Nodes are defined using the following format:

nodes:
- id: some-unique-id
# For nodes with multiple operators
operators:
- id: operator-1
# ... (see below)
- id: operator-2
# ... (see below)



- id: some-unique-id-2
custom:
source: path/to/timestamp
env:
- ENVIRONMENT_VARIABLE_1: true
working-directory: some/path

inputs:
input_1: operator_2/output_4
input_2: custom_node_2/output_4
outputs:
- output_1

# Unique operator
- id: some-unique-id-3
operator:
# ... (see below)

Nodes must provide either a operators field, or a custom field, but not both. Nodes with an operators field run a dora runtime process, which runs and manages the specified operators. Nodes with a custom field, run a custom executable.

Custom Nodes

Custom nodes specify the executable name and arguments like a normal shell operation through the run field. Through the optional env field, it is possible to set environment variables for the process. The optional working-directory field allows to overwrite the directory in which the program is started.

To integrate with the rest of the dora dataflow, custom nodes must specify their inputs and outputs, similar to operators. They can reference outputs of both operators, and other custom nodes.

Operators

Operators are defined through the following format:

- id: unique-operator-id
name: Human-Readable Operator Name
description: An optional description of the operators's purpose.

inputs:
input_1: source_operator_2/output_1
input_2: custom_node_1/output_1
outputs:
- output_1

## ONE OF:
shared_library: "path/to/shared_lib" # file extension and `lib` prefix are added automatically
python: "path/to/python_file.py"
wasm: "path/to/wasm_file.wasm"

Operators must list all their inputs and outputs.
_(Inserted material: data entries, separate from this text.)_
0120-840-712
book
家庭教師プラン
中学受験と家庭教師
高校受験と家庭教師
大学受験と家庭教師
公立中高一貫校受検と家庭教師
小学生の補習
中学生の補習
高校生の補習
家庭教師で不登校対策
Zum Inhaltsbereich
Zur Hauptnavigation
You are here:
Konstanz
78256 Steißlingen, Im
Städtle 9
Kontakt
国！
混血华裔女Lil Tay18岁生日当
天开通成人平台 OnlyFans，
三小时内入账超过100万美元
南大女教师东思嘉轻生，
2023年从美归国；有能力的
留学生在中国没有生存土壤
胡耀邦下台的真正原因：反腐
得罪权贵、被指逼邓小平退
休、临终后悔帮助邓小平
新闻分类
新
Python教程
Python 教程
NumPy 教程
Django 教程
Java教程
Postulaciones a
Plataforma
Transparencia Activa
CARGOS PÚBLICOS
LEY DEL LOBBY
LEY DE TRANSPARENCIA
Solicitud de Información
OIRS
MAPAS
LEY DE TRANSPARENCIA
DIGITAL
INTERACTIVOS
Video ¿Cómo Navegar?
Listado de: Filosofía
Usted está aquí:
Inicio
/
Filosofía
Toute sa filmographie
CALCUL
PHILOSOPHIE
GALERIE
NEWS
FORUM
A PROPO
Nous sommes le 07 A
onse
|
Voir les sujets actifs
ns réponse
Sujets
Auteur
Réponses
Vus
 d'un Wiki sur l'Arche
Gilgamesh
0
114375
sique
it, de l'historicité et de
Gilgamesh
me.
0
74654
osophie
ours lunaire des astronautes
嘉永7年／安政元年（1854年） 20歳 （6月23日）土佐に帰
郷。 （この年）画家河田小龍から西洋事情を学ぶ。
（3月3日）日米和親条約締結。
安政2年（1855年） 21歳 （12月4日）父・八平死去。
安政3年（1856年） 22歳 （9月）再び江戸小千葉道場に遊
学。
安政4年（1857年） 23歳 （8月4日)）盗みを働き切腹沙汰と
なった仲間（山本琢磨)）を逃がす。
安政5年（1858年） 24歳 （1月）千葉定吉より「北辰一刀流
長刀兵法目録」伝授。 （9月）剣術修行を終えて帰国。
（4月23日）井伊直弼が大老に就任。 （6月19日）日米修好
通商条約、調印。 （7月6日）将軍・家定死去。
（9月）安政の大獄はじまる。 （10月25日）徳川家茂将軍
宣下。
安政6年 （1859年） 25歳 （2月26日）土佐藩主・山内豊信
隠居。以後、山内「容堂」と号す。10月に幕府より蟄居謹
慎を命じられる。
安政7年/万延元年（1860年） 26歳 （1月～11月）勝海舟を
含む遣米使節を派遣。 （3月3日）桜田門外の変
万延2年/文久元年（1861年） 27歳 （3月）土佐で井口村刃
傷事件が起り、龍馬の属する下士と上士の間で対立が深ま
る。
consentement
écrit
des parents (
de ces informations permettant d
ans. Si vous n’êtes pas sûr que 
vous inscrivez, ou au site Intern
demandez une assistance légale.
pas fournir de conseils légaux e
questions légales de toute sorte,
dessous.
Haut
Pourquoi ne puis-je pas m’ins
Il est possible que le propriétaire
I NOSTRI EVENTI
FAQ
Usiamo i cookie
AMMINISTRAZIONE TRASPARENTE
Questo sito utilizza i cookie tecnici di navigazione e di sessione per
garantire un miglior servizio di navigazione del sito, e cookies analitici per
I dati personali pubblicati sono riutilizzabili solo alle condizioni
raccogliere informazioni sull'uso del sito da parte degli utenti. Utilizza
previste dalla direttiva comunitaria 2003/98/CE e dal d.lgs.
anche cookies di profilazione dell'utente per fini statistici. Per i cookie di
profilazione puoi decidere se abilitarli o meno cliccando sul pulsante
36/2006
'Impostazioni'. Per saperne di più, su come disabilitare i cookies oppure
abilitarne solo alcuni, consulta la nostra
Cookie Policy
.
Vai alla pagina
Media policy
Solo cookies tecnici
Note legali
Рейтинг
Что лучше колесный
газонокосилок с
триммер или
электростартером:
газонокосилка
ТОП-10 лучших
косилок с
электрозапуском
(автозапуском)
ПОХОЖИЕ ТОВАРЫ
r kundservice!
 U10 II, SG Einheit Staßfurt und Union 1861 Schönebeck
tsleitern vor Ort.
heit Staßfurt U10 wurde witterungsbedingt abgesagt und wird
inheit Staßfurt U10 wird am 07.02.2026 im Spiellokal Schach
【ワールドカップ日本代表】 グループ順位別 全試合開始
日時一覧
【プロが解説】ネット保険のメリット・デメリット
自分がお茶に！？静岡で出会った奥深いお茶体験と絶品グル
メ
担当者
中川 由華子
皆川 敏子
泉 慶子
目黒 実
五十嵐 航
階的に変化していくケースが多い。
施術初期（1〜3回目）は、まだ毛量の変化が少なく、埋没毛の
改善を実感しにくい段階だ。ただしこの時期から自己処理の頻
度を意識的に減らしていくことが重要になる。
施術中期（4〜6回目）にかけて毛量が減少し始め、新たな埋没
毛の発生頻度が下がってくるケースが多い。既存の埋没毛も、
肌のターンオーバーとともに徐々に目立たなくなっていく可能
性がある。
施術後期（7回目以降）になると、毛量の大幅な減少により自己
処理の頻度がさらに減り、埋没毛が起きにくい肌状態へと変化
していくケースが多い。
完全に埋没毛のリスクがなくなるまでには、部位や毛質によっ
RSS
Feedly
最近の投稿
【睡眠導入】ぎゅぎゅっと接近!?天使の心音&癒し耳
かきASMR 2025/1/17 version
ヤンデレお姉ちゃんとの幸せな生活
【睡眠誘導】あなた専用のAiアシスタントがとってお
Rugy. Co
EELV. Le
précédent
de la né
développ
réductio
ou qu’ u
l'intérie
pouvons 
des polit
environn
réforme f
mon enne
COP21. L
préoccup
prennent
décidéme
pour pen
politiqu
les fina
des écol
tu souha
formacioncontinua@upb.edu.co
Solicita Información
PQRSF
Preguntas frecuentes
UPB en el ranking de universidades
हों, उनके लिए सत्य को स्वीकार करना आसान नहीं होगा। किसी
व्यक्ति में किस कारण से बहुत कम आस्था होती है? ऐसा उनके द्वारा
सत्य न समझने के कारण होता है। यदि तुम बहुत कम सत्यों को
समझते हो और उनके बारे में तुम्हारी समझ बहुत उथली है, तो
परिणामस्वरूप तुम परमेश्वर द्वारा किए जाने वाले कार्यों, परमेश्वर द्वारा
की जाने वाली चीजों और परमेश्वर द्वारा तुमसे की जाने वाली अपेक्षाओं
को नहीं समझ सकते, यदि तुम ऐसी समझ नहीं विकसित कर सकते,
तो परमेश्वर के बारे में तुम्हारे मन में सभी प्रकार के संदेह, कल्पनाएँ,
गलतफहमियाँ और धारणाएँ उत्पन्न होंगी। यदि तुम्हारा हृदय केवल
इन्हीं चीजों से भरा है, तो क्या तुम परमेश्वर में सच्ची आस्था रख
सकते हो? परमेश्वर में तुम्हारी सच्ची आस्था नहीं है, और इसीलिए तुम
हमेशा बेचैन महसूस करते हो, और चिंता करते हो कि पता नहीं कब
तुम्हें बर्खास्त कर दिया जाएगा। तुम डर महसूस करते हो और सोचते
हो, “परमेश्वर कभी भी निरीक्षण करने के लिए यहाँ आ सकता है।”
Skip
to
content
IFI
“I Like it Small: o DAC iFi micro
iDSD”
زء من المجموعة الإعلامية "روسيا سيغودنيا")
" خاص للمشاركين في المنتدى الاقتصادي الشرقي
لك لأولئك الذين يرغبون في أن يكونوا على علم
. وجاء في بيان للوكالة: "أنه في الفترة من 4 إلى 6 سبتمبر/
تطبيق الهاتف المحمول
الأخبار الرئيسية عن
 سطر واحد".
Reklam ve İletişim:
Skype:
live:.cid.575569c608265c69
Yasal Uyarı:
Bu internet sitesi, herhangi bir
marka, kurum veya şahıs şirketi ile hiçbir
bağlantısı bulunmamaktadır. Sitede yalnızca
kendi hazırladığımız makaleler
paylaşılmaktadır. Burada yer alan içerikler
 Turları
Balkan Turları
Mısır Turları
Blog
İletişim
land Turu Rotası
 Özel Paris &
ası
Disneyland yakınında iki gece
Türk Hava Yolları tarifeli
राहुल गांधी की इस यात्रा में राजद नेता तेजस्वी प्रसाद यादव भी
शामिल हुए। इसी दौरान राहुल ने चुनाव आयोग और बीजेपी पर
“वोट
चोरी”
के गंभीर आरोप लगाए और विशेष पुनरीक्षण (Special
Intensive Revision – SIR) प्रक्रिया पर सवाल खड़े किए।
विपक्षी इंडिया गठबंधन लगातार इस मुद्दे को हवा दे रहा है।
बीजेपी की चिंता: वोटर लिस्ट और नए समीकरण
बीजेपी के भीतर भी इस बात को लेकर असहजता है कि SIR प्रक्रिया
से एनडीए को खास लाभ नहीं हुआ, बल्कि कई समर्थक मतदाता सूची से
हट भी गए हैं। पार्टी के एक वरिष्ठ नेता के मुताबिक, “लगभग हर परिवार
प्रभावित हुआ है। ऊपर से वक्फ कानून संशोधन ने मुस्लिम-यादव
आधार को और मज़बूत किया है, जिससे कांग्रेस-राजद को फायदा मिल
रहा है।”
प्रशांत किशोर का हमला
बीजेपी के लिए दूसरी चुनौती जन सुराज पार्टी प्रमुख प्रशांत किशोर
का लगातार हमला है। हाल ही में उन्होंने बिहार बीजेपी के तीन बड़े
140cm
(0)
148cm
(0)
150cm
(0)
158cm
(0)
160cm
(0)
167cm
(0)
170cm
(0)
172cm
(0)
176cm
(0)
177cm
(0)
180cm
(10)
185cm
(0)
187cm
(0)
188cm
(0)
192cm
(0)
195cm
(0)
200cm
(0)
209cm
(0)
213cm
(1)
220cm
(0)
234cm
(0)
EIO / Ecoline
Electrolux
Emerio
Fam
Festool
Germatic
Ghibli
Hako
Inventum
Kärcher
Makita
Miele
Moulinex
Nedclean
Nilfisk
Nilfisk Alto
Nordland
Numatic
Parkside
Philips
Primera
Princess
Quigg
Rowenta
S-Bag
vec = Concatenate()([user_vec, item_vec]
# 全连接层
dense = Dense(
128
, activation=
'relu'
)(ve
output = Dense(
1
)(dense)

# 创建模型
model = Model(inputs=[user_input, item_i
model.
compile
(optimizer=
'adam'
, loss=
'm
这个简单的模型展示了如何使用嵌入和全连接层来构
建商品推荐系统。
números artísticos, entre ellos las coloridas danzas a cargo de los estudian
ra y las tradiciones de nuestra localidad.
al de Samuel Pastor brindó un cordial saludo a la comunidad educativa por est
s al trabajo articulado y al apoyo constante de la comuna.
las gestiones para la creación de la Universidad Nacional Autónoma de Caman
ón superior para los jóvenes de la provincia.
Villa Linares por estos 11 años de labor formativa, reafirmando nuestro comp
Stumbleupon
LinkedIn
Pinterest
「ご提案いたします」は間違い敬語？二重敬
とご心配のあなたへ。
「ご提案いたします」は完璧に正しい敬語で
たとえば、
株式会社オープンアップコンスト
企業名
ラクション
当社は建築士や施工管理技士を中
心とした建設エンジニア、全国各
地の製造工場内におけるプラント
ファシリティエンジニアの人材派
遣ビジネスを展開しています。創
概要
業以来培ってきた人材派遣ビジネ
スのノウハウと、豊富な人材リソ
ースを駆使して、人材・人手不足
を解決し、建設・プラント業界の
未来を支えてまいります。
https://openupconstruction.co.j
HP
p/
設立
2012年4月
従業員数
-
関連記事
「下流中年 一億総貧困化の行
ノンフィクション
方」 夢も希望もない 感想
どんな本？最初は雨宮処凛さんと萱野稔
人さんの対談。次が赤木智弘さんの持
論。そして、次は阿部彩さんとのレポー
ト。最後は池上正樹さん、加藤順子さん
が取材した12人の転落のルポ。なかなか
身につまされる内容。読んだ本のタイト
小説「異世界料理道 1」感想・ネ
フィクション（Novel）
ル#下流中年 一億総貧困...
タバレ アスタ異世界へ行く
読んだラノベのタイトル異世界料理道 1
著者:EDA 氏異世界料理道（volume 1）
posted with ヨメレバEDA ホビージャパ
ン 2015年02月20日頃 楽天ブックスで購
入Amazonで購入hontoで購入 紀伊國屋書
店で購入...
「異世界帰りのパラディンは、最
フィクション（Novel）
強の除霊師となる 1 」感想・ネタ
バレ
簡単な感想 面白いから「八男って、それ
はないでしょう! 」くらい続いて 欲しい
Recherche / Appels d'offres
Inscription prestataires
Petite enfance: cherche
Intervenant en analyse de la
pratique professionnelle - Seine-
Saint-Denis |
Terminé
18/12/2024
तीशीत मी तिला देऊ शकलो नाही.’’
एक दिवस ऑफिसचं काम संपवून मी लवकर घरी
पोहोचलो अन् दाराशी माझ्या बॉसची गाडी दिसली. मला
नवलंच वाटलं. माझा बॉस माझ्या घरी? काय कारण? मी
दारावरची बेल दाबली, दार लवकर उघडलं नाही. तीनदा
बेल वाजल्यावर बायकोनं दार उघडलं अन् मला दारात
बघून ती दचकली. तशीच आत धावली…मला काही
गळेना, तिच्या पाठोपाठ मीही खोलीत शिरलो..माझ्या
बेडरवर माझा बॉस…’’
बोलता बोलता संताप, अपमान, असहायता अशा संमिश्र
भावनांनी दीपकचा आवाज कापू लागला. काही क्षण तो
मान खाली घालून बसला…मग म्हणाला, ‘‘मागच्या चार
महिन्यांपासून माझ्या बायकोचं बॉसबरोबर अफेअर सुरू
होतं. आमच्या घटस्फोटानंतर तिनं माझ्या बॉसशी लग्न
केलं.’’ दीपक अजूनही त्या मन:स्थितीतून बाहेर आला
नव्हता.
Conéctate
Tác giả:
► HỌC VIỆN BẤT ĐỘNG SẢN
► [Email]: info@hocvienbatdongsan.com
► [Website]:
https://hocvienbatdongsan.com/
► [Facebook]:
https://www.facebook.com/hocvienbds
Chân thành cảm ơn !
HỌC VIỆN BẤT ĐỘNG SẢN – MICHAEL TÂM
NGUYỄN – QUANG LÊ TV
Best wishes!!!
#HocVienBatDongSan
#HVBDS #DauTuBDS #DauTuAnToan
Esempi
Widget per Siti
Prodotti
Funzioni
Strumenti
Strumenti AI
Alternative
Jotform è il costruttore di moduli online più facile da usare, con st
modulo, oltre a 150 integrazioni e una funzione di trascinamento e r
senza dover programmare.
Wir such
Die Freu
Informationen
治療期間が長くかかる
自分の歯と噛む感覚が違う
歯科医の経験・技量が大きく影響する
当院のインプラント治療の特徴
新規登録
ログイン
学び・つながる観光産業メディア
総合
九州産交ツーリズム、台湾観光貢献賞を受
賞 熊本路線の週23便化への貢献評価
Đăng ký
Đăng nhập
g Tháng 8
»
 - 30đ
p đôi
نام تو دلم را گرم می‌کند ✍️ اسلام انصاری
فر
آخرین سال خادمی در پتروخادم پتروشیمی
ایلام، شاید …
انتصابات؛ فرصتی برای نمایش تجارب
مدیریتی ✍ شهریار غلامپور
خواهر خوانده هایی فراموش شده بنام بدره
Inputs can be linked to arbitrary outputs of other operators or custom nodes.

There are multiple ways to implement an operator:

  • as a C-compatible shared library
  • as a Python object
  • as a WebAssembly (WASM) module

Each operator must specify exactly one implementation. The implementation must follow a specific format that is specified by dora.

Example

nodes:
- id: rust-node
custom:
build: cargo build -p rust-dataflow-example-node
source: ../../target/debug/rust-dataflow-example-node
inputs:
tick: dora/timer/millis/10
outputs:
- random
- id: runtime-node
operators:
- id: rust-operator
build: cargo build -p rust-dataflow-example-operator
shared-library: ../../target/debug/rust_dataflow_example_operator
inputs:
tick: dora/timer/millis/100
random: rust-node/random
outputs:
- status
- id: rust-sink
custom:
build: cargo build -p rust-dataflow-example-sink
source: ../../target/debug/rust-dataflow-example-sink
inputs:
message: runtime-node/rust-operator/status

TODO: Integration with ROS 1/2

To integrate dora-rs operators with ROS1 or ROS2 operators, we plan to provide special bridge operators. These operators act as a sink in one dataflow framework and push all messages to a different dataflow framework, where they act as source.

For example, we plan to provide a to_ros_2 operator, which takes a single data input, which is then published to a specified ROS 2 dataflow.